Sciences Po impose-t-elle vraiment l'écriture inclusive à ses élèves ?
FACT CHECKING - Une députée affirme que la prestigieuse école sanctionne les copies qui n'utilisent pas l'écriture inclusive. Mais qu'en est-il vraiment ?

Voilà un sujet piquant qui revient dans l'actualité : l’écriture inclusive. La tête à réfléchir au coronavirus et à nos gestes barrières, le sujet est légèrement passé au second plan. Et pourtant, jeudi dernier, sur la radio RMC, une députée a remis une pièce dans le flipper à polémiques.
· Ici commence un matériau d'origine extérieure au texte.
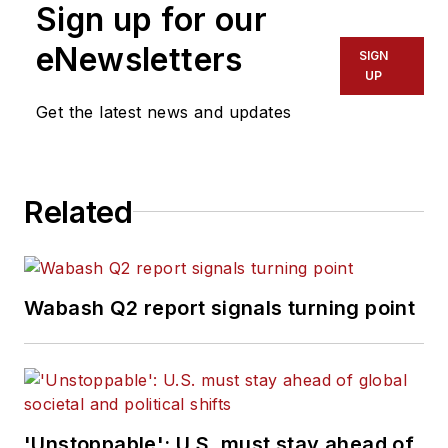
Sign up for our
eNewsletters
SIGN
UP
Get the latest news and updates
Related
Wabash Q2 report signals turning point
'Unstoppable': U.S. must stay ahead of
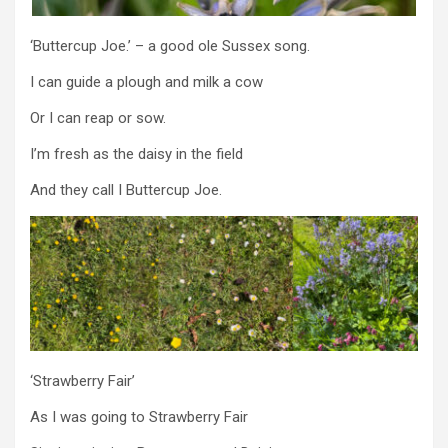
‘Buttercup Joe.’ – a good ole Sussex song.
I can guide a plough and milk a cow
Or I can reap or sow.
I’m fresh as the daisy in the field
And they call I Buttercup Joe.
‘Strawberry Fair’
As I was going to Strawberry Fair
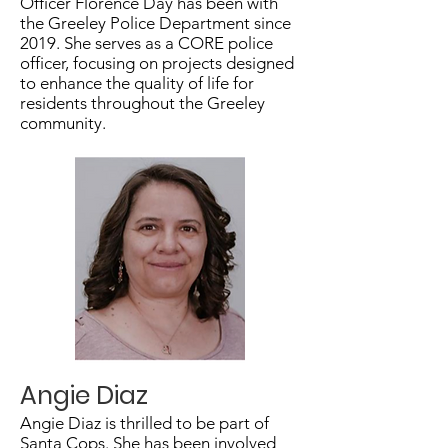
Officer Florence Day has been with
the Greeley Police Department since
2019. She serves as a CORE police
officer, focusing on projects designed
to enhance the quality of life for
residents throughout the Greeley
community.
Angie Diaz
Angie Diaz is thrilled to be part of
Santa Cops. She has been involved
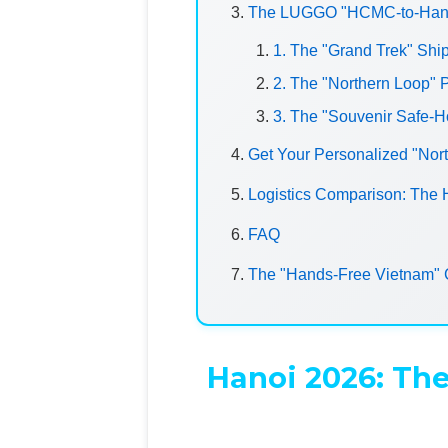
The LUGGO "HCMC-to-Hanoi
1. The "Grand Trek" Sh
2. The "Northern Loop" P
3. The "Souvenir Safe-
Get Your Personalized "Nor
Logistics Comparison: The
FAQ
The "Hands-Free Vietnam" 
Hanoi 2026: The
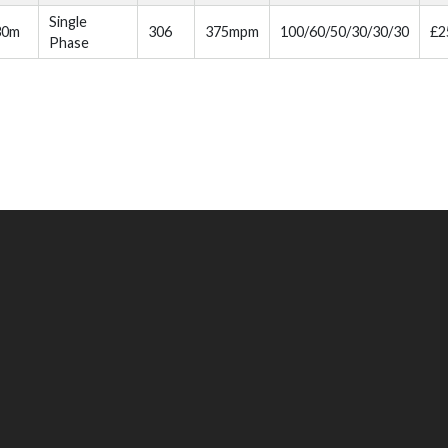
Single
30m
306
375mpm
100/60/50/30/30/30
£2
Phase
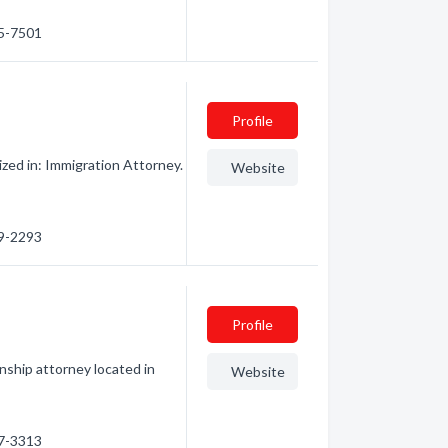
75-7501
Profile
zed in: Immigration Attorney.
Website
69-2293
Profile
nship attorney located in
Website
57-3313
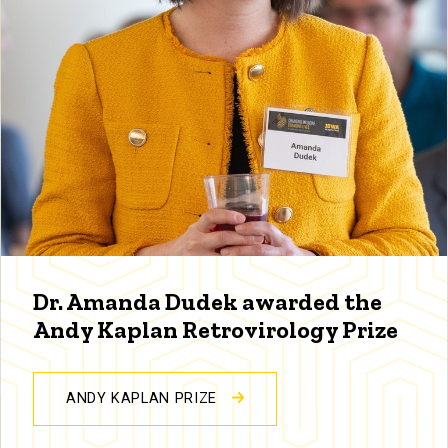
Dr. Amanda Dudek awarded the
Andy Kaplan Retrovirology Prize
ANDY KAPLAN PRIZE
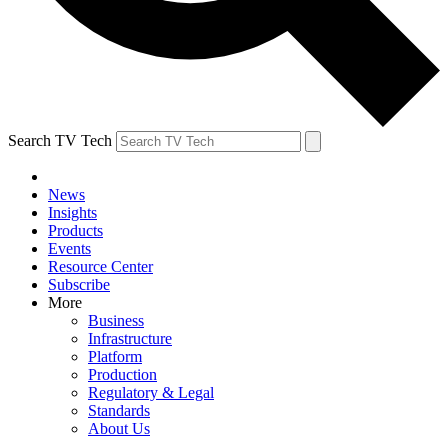
Search TV Tech
News
Insights
Products
Events
Resource Center
Subscribe
More
Business
Infrastructure
Platform
Production
Regulatory & Legal
Standards
About Us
Annie Genevard, députée Les Républicains du Doubs et vice-présidente de l'Assemblée nationale est invitée au titre de signataire d’une proposition de loi visant à "interdire l’écriture inclusive dans les documents administratifs pour les organismes et personnes morales chargées d’une mission de service public".
L’élue défend une attaque en règle de la langue française, qu’aucun texte ne protège ce trésor... Le journaliste essaye de la couper, elle continue, veut absolument montrer que son combat est juste et va utiliser un argument qui devrait convaincre tout le monde : "C'est l'usage qui détermine les changements, pas la volonté militante ! Songez qu'aujourd'hui à Sciences Po, une copie qui n'est pas rendue en langue inclusive est pénalisée, c'est insupportable !".
Démentis à Sciences Po
Nouvelle tempête en vue pour Science Po ? La prestigieuse école enchaîne les affaires actuellement, et en voilà une nouvelle. Cette affirmation est étonnante car rares étaient ceux à se souvenir que Science Po était si en pointe sur l’écriture inclusive.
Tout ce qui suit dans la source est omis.